LAD will say, and have said, that that is not their responsibility and so be it. But they shouldn’t condemn others for trying. They have said on occasions that some of the behaviour and actions of some who claim to represent Loyalism would have David Irvine spinning in his grave. They might well do, but I’d wager he’d have a bigger problem with the way LAD conduct themselves.

I didn’t want this to be an attack piece on LAD – I’m not immune to their humour, and it’s right that the likes of Jamie Bryson and Willie Frazer are held up as the backward and dangerous idiots that they are, but for all the good LAD can do on that particular score, it is undone by the way they apply that same approach to anyone who disagrees with their view on things.

We like to try and pretend our problems are unique in Northern Ireland but that’s self-indulgent nonsense. Our problems are rooted in class warfare, as are most countries, and they’re best addressed by attacking the systems that perpetuate them – the fallacy of Grammar school social mobility, being one – not the people who suffer under it.
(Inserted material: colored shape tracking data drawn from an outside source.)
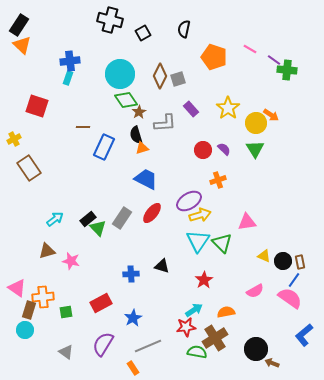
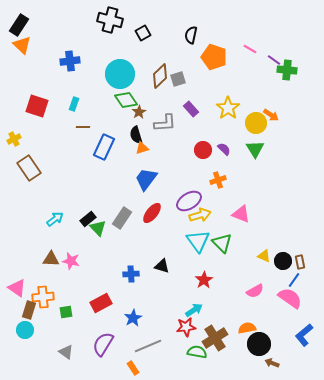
black semicircle at (184, 29): moved 7 px right, 6 px down
brown diamond at (160, 76): rotated 20 degrees clockwise
cyan rectangle at (68, 78): moved 6 px right, 26 px down
blue trapezoid at (146, 179): rotated 80 degrees counterclockwise
pink triangle at (247, 222): moved 6 px left, 8 px up; rotated 30 degrees clockwise
cyan triangle at (198, 241): rotated 10 degrees counterclockwise
brown triangle at (47, 251): moved 4 px right, 8 px down; rotated 18 degrees clockwise
orange semicircle at (226, 312): moved 21 px right, 16 px down
black circle at (256, 349): moved 3 px right, 5 px up
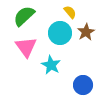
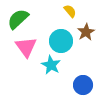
yellow semicircle: moved 1 px up
green semicircle: moved 6 px left, 3 px down
cyan circle: moved 1 px right, 8 px down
For the record, I pretty much agree with LAD on the fact that the flag not being flown every day doesn’t represent an attack on the civil rights of Loyalists. I don’t support the reasons for the ‘civil rights’ camp at Twaddell, though I do support their right to protest. The flag protests are not the cause of our problems, they are a symptom and we will never get anywhere by attacking the symptoms, while ignoring the underlying causes.

I’m glad LAD exists. Satire and parody are important, provided the right targets are engaged. Too often though, I feel that LAD have the wrong targets in their sights (though they’re bang on the money with Poots) and while the PUP may be an easy target, I don’t see anyone else trying to bring Loyalists along the right path.